Dear Friars, Benefactors, and Friends of the Franciscan Friars,
Greetings and prayers for an abundance of blessings at this solemn and sacred time. May He Who offered Himself to incredible suffering and death lift any fear and uncertainty from you at this moment in history.
As we offer many different prayers, it seems to me that Easter is a pivotal point in our lives both liturgically and spiritually. The times before and after Easter are very different from one another. The Lenten experience has elements of blame, sin, error, selfishness, and short-sightedness, to mention a few. There is the tug-of-war between God and man. God tries, again and again, to bring back the wayward with history repeating itself. God’s promise that His love will succeed is found throughout the Old Testament. Lent is a time for us to get on board with God better than we have ever done before.
With Easter God has prevailed. His plan and desire for salvation for all human beings is firmly in place. But it takes participation on our part to fulfill the plan. Our role is to say “yes” to God’s plan, to God’s forgiveness, to God’s love. I sense that there is a feeling that our efforts to get people on board with this have not been particularly successful. Fewer people are active in their faith; many have walked away from their faith; hopes for growth in the future are dim. This is in God’s hands and not our own.
For centuries, history groaned with an almost infinite agony waiting for redemption. Jesus suffered that infinite agony on the cross and brought forth an infinite ecstasy that will never disappear. The Easter season now celebrates joy, hope, forgiveness, infinite love, future glory, the support and strength from God, to mention a few elements.

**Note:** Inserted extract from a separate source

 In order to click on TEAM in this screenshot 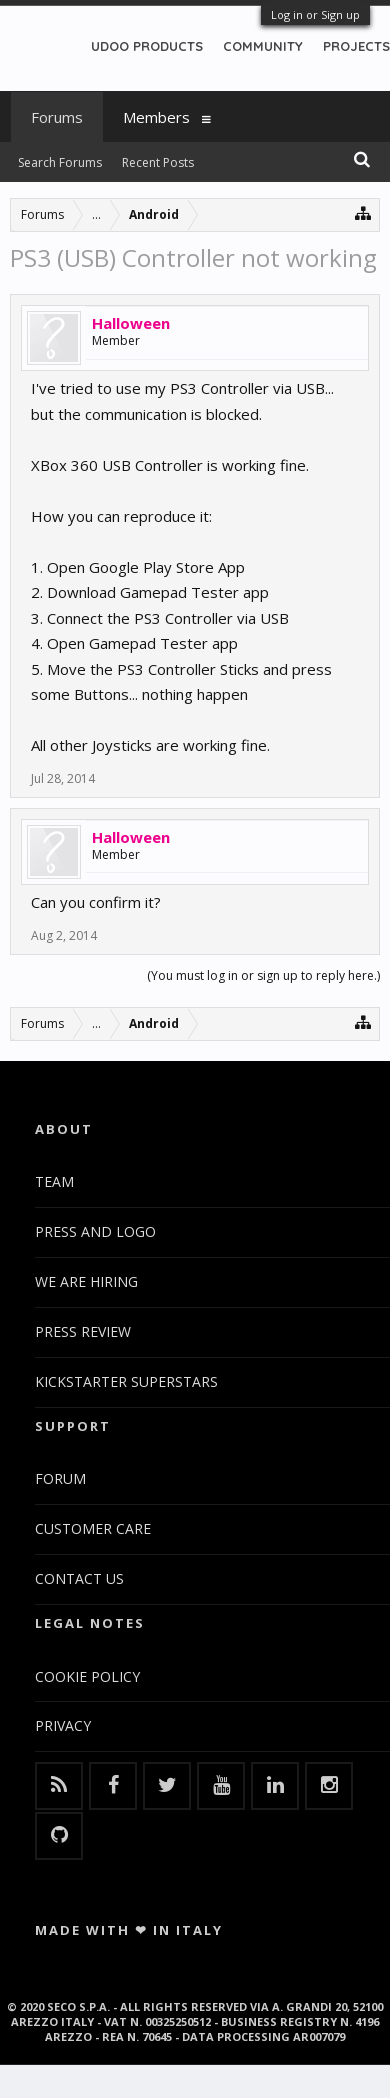, I will do `click(54, 1181)`.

We need to remind ourselves that our task is to revel in the ecstasy given to us by God. That does not eliminate human suffering and confusion. Rather it gives context to the unfinished path ahead of us. We leave behind human imperfections when we die. In the meantime, we struggle with limited agony and with limited ecstasy.
And how do we find comfort in the imperfect lives that we experience? The answer lies in a charity that augments the charity of God in our world. We begin with fraternal charity. Then there is the charity that reaches beyond ourselves and our Franciscan communities.
Isn’t that what Francis did in reassessing his life? He took to heart the example of Christ at the Last Supper in serving the disciples. He picked up and carried the cross and the burden of suffering. He was hard on his human body (Brother Body). And he strove to enter as fully as possible into the ecstasy of God’s love by returning that love as best as he was able. May God give you the grace to do likewise.
It might help to remember the words of the prophet Hosea: “Let us return to the Lord. For it is He who has rent, but He will heal us; He has struck us, but He will bind our wounds. He will revive us after two days; on the third day He will raise us up, to live in His presence.”
May God pour forth His gifts of love, support, and care in abundance on each of you.